Wednesday, February 13, 2019

WAGBAI: EUSTON STATION


     Imagine yourself at Euston Station in September, 1944, at the beginning of school term. It feels safe now, much safer than it would have felt a couple of years ago. While the threat of buzz bombs is still real—but more sporadic and more widely scattered—the nightly carpet-bombing of the city is long past. The allied armies are still fighting the Nazis in Europe, but here at home things are relatively quiet. You’ll still see those barriers of protective sandbags in front of buildings, but the normal activities of life proceed. There are black London taxis and big red buses everywhere. There are endless streams of people on the city streets. And the trains still leave from the railway stations, taking children off to school.
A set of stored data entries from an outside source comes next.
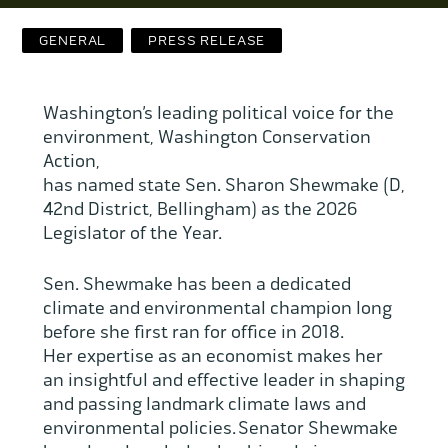
Contact Us
GENERAL
PRESS RELEASE
WCAEF
Washington’s leading political voice for the
environment, Washington Conservation
Action,
has named state Sen. Sharon Shewmake (D,
42nd District, Bellingham) as the 2026
Legislator of the Year.
Sen. Shewmake has been a dedicated
climate and environmental champion long
before she first ran for office in 2018.
Her expertise as an economist makes her
an insightful and effective leader in shaping
and passing landmark climate laws and
environmental policies. Senator Shewmake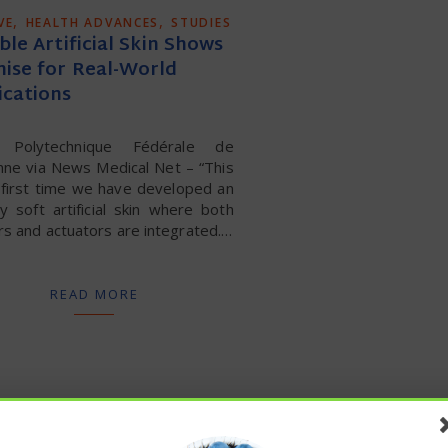
,
,
VE
HEALTH ADVANCES
STUDIES
ble Artificial Skin Shows
ise for Real-World
ications
e Polytechnique Fédérale de
nne via News Medical Net – “This
 first time we have developed an
ly soft artificial skin where both
s and actuators are integrated.…
READ MORE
            Our train is waiting at the platform...


... a massive, hissing hulk of steel that puts out bursts of steam and clanks ominously with metallic sounds. The station reeks of oil, and grease, and coal. Whistles shriek. Vast spaces extend all around you, making you feel yet more insignificant and tiny than you might already feel, your hand grasping urgently in your mother’s or your father’s. All around are porters’ carts and towering stacks of trunks, some of them ringed with black and white bands like your own. And all around there are, mostly, boys, some of them as small as you but others bigger, more confident, noisy, shouting out gleeful greetings to the friends they already made in previous years at school.
            You are on your way to boarding school for the first time. You are seven years old. You want to be brave but there is a big lump in your throat, because you know there are only minutes more before you have to leave your mummy and daddy and join the dozens of other boys, all strangers, who are already piling into the carriages; before the train leaves, before you have to say goodbye. You recognize deep down the feeling you always have when you know you need to cry, but you also know you’re not allowed to, not in any circumstance, not here, not now, with all these other boys around you. You know that crying would only invite ridicule and contempt, and you can’t start out that way. You know you have to be brave because all the other boys are brave and you don’t want to be marked out as a cry-baby from the very start.
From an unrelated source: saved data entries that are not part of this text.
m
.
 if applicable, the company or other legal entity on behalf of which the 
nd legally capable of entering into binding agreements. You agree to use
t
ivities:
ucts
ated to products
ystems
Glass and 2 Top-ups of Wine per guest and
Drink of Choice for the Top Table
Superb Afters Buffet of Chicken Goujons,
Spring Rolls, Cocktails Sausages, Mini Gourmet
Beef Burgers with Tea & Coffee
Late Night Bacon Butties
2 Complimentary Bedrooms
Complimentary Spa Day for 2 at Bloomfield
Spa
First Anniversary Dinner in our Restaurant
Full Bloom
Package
            And yet… the time comes. You father offers you his hand to shake. That’s the man’s way of saying goodbye. Does your mother dare to hug you? Does she want to? Does she even want you to leave? These are agonizing questions that go through your mind—questions you don’t even dare to ask yourself. Your mother’s blue eyes, so familiar to you, refuse to fill with tears. If she is unhappy to send you off to school she will not show it. Must not. Stepping off the platform and into the carriage, you can’t even remember if she hugged you.
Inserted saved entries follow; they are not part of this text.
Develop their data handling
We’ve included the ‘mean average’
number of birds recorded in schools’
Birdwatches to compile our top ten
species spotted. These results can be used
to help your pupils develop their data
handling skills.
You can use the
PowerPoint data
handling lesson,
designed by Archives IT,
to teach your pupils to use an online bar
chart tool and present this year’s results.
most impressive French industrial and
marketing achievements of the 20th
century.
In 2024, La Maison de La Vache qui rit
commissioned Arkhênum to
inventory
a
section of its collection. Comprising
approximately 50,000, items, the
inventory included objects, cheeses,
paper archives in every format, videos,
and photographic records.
Not our station, but a similar scene
            Your parents are standing there, a blur, nothing more than pale faces in a crowd of other faces, with a forest of hands waving at you as the train jolts into action and begins to move slowly away with a great burst of noise, steel wheels clanking on steel rails, a hiss of accumulated steam. As the train gathers speed you realize just how alone you feel, the smallest of boys in this caterwauling crowd of other boys. Just how alone you’ll be feeling for what looms like an eternity ahead.
            Once past the end of the railway platform and out into the full grey, misty light of day, you know you’re gone for good. Raindrops streak in diagonal paths across the grimy window. No way to turn back. And hours to go, and hundreds of miles ahead.